Brits in Barcelona gold rush
In a night to remember for Britain, Jessica Ennis claimed gold on the penultimate day of competition in the European Championships in Barcelona, yesterday.
Ennis added the European heptathlon crown to the world title she won last year with a hard-fought victory over Olympic champion Nataliya Dobrynska, of Ukraine, winning by just 45 points.
She led from start to finish over two gruelling days of competition, as she had done in Berlin last year, but this time was pushed all the way by Dobrynska.
The 24-year-old from Sheffield only had an 18-point lead (or cushion of around 1.3 seconds) going into the 800m, and Dobrynska briefly tried to wipe that out as she took the lead with 250m to go.
But Ennis was having none of it and quickly reclaimed the lead before powering to victory in two minutes 10.18 seconds.
Before, Dai Greene had led Britain's second one-two of the championships, claiming gold in the 400 metres hurdles ahead of team-mate Rhys Williams.
Greene powered to victory in 48.12 seconds, lowering his own leading time in Europe this year with a new personal best. And Williams survived misjudging the final hurdle to claim silver in 48.96, also a new personal best. Ukraine's Stanislav Melnykov took bronze.
More glory was to follow, as in the very last event of the day, Mo Farah pulled off a stunning double, winning gold in the 5,000m final to add to his 10,000m gold from the opening day.
Farah became the first runner to do the Euro distance double for 20 years, emulating the achievement of Italy's Salvatore Amin in Split in 1990. Dending champion Jesus Espana, of Spain, was second, with Azerbaijan's Hayle Ibrahimov third.
Michael Rimmer looked on course to claim Britain's first 800m gold since Tom McKean in 1990 when he took over the lead with around 250 metres to go.
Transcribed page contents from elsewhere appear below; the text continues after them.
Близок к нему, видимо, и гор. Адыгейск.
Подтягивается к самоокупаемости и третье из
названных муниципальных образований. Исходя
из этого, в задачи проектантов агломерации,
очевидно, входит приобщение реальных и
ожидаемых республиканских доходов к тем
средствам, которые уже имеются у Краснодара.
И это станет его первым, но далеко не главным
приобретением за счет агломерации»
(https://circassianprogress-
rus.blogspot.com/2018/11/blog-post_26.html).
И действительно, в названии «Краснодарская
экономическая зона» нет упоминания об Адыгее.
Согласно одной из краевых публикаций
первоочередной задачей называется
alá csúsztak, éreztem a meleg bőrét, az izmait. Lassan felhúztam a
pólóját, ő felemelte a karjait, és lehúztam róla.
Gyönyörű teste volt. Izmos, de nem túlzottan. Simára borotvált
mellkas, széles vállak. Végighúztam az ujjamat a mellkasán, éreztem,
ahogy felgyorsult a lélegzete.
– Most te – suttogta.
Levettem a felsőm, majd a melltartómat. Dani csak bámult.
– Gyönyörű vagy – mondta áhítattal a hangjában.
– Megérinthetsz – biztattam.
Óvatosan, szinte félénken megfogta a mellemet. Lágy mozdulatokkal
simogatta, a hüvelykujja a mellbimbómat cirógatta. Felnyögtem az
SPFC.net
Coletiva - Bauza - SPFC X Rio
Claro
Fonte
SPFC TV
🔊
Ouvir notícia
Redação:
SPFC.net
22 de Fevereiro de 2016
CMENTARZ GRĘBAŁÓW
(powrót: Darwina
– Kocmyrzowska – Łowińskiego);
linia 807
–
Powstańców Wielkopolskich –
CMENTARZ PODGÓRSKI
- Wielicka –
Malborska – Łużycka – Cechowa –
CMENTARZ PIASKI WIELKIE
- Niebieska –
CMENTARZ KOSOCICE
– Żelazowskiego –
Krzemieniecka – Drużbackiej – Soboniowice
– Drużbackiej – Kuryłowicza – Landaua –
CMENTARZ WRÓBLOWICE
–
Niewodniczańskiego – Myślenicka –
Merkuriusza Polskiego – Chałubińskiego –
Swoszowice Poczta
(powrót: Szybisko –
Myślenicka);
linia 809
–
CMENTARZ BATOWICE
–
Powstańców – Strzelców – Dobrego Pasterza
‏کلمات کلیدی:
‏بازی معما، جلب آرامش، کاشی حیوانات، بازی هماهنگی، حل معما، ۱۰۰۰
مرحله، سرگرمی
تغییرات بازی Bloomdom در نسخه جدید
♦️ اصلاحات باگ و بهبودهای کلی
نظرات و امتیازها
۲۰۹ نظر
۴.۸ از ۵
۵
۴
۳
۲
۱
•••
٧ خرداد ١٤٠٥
The 24-year-old from Southport battled bravely down the home straight but was finally overtaken by Poland's Marcin Lewandowski just metres from the line.
Lewandowski clocked one minute 47.07 seconds with Rimmer just a tenth of a second behind, Poland's Adam Kszczot claiming the bronze.
Earlier in the day, Lithuania's Zivile Balciunaite put previous European misery behind her as she came out on top in punishing heat to win gold in the women's marathon.
The 31-year-old just missed out on a medal four years ago in Gothenburg but having targeted the European Championships all season, not even the high temperatures could stop her taking gold.
The veteran competitor was able to maintain her tempo in the second half of the race to finish in a time of 2hr 31min 14sec.
Russia's Nailya Yulamanova and Italy's Anna Incerti took silver and bronze respectively.
In the morning heats, France raced into the final of the 4x100m relay without even calling on their double European champion Christophe Lemaitre.
The 100m and 200m gold medal winner was rested and it was left to Martial Mbandjock, bronze medal winner in the 100m, to run France home in a time of 39.12secs.
Germany qualified in first place but the big surprise was the elimination of Great Britain, who were expected to challenge France for gold.
Despite being without Dwain Chambers, who was not selected as Britain build a team for the Olympics, they still had a strong squad including 100m silver medallist Mark Lewis Francis, but a poor handover involving Marlon Devonish and him saw them lose valuable time.
There was no better news from the women's team either, Joice Maduaka, Montell Douglas, Hayley Jones and Laura Turner finishing sixth in their semi-final to also miss out on the final after more poor baton exchanges.
The first women's semi-final had featured 50-year-old Merlene Ottey competing for Slovenia, but there was no fairytale ending for the former Jamaican star.
Ottey, the oldest ever competitor in the championships, ran the final leg but Slovenia's quartet could only finish seventh in 44.30s to miss out on the final.